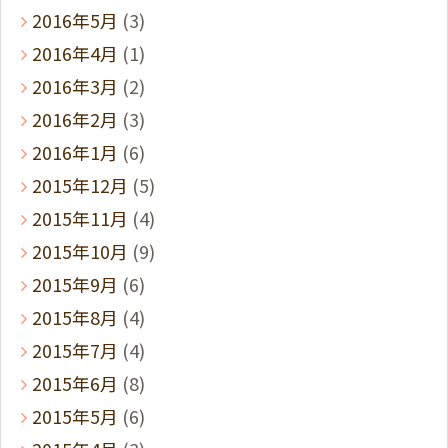
2016年5月
(3)
2016年4月
(1)
2016年3月
(2)
2016年2月
(3)
2016年1月
(6)
2015年12月
(5)
2015年11月
(4)
2015年10月
(9)
2015年9月
(6)
2015年8月
(4)
2015年7月
(4)
2015年6月
(8)
2015年5月
(6)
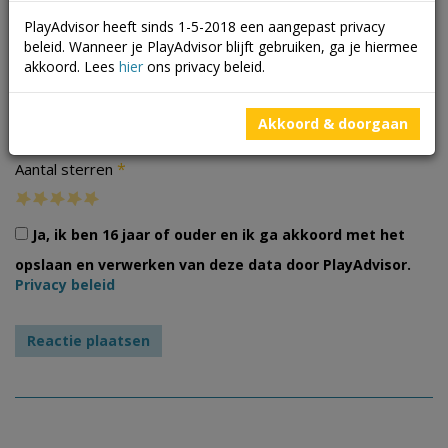
PlayAdvisor heeft sinds 1-5-2018 een aangepast privacy
beleid. Wanneer je PlayAdvisor blijft gebruiken, ga je hiermee
akkoord. Lees
hier
ons privacy beleid.
Foto's
Akkoord & doorgaan
*
Aantal sterren
Ja, ik ben 16 jaar of ouder en ik ga akkoord met het
opslaan en verwerken van deze data door PlayAdvisor.
Privacy beleid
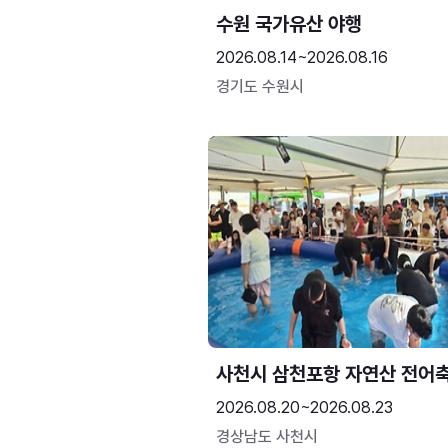
수원 국가유산 야행
2026.08.14~2026.08.16
경기도 수원시
사천시 삼천포항 자연산 전어
2026.08.20~2026.08.23
경상남도 사천시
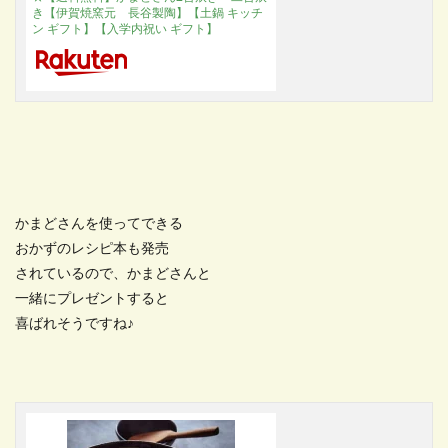
き【伊賀焼窯元 長谷製陶】【土鍋 キッチ
ン ギフト】【入学内祝い ギフト】
かまどさんを使ってできる
おかずのレシピ本も発売
されているので、かまどさんと
一緒にプレゼントすると
喜ばれそうですね♪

_TASK:_ Please reproduce verbatim the lines from the line with "Akkoord & doorgaan" through the final line of the listing, inclusive of both ends. Omit all pictures.

_OUTPUT:_
Akkoord & doorgaan
*
Aantal sterren
Ja, ik ben 16 jaar of ouder en ik ga akkoord met het
opslaan en verwerken van deze data door PlayAdvisor.
Privacy beleid
수원 국가유산 야행
2026.08.14~2026.08.16
경기도 수원시
사천시 삼천포항 자연산 전어
2026.08.20~2026.08.23
경상남도 사천시
き【伊賀焼窯元 長谷製陶】【土鍋 キッチ
ン ギフト】【入学内祝い ギフト】
かまどさんを使ってできる
おかずのレシピ本も発売
されているので、かまどさんと
一緒にプレゼントすると
喜ばれそうですね♪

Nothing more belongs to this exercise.